▸ WORK TO BE COMPLETED
Give back the entries below verbatim.
DATA SHOWN START
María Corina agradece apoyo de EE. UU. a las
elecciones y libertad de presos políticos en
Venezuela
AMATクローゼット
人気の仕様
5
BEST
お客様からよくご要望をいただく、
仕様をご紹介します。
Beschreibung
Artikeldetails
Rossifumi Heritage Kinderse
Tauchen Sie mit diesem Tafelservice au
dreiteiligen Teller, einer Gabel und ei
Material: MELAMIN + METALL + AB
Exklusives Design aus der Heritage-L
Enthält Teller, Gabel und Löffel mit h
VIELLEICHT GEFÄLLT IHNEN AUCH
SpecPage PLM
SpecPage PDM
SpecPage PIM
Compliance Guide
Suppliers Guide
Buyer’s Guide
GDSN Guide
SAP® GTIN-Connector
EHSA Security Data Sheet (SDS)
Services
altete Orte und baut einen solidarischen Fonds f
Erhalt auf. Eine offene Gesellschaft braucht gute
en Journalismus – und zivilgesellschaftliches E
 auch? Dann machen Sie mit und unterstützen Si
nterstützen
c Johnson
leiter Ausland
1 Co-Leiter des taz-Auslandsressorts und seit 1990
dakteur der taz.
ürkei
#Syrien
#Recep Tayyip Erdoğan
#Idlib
DATA SHOWN END
▸ RESPONSE AREA
María Corina agradece apoyo de EE. UU. a las
elecciones y libertad de presos políticos en
Venezuela
AMATクローゼット
人気の仕様
5
BEST
お客様からよくご要望をいただく、
仕様をご紹介します。
Beschreibung
Artikeldetails
Rossifumi Heritage Kinderse
Tauchen Sie mit diesem Tafelservice au
dreiteiligen Teller, einer Gabel und ei
Material: MELAMIN + METALL + AB
Exklusives Design aus der Heritage-L
Enthält Teller, Gabel und Löffel mit h
VIELLEICHT GEFÄLLT IHNEN AUCH
SpecPage PLM
SpecPage PDM
SpecPage PIM
Compliance Guide
Suppliers Guide
Buyer’s Guide
GDSN Guide
SAP® GTIN-Connector
EHSA Security Data Sheet (SDS)
Services
altete Orte und baut einen solidarischen Fonds f
Erhalt auf. Eine offene Gesellschaft braucht gute
en Journalismus – und zivilgesellschaftliches E
 auch? Dann machen Sie mit und unterstützen Si
nterstützen
c Johnson
leiter Ausland
1 Co-Leiter des taz-Auslandsressorts und seit 1990
dakteur der taz.
ürkei
#Syrien
#Recep Tayyip Erdoğan
#Idlib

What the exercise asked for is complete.